Subcutaneous (SC) methotrexate (MTX) is considered to be associated with a higher and predictable linear bioavailability as compared to oral MTX. Although various studies have reported SC MTX to be safe and effective in psoriasis, prospective head-to-head comparative trials on oral versus SC MTX are limited. To compare the efficacy and safety of SC versus oral MTX in severe psoriasis. It was a prospective, single-blinded, randomized controlled trial, in 100 eligible, adult patients of severe psoriasis randomized into two groups. Group-A (n= 50) patients were started on oral MTX at a full dose of 0.3mg/kg/week (maximum 25 mg/week) given for 12 weeks or till achieving PASI90 [90% reduction in Psoriasis Area Severity Index (PASI) from baseline], whichever was earlier and group-B (n= 50) patients received SC MTX in the same dose and duration. MTX was then tapered gradually at 5mg every 2 weeks and stopped. All patients were followed-up for 24 weeks post-treatment with monthly assessment of PASI and Dermatology Life Quality Index (DLQI) scores. Baseline demographic profiles of patients in both the groups were comparable. The mean ±SD baseline PASI scores were group-A: 15.1± 3.2 versus group-B:15.7± 3.3 (p= 0.35). The number of patients that achieved PASI90 at or before 12 weeks of treatment was numerically higher in group-B (39/50, 78%) versus group-A (31/50, 62%; p= 0.08) and the time to achieve PASI90 was significantly lesser (p< 0.001).Also, the percentage(%) decline in DLQI was significantly higher in group-B(p= 0.003).

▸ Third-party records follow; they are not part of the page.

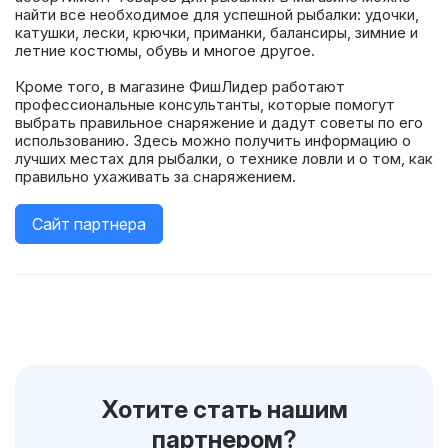
найти все необходимое для успешной рыбалки: удочки,
катушки, лески, крючки, приманки, балансиры, зимние и
летние костюмы, обувь и многое другое.
Кроме того, в магазине ФишЛидер работают
профессиональные консультанты, которые помогут
выбрать правильное снаряжение и дадут советы по его
использованию. Здесь можно получить информацию о
лучших местах для рыбалки, о технике ловли и о том, как
правильно ухаживать за снаряжением.
Сайт партнера
Хотите стать нашим
партнером?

The overall side-effect profile was comparable between groups (p= 0.31), but the frequency of gastrointestinal side-effects was significantly less in group-B (p= 0.04). Among those patients who achieved a PASI90 response by week12, relapse rates were comparable during the subsequent 24-week follow-up period [group-A: 12/31 (39%), group-B: 11/39 (28%), and p-value=0.33]. SC MTX results in a significantly faster achievement of PASI90 and greater reduction in DLQI as compared to oral MTX in patients who are candidates for systemic therapy with a comparable safety profile. CTRI/2018/01/011373, date of registration: 15 January, 2018; trial registered prospectively.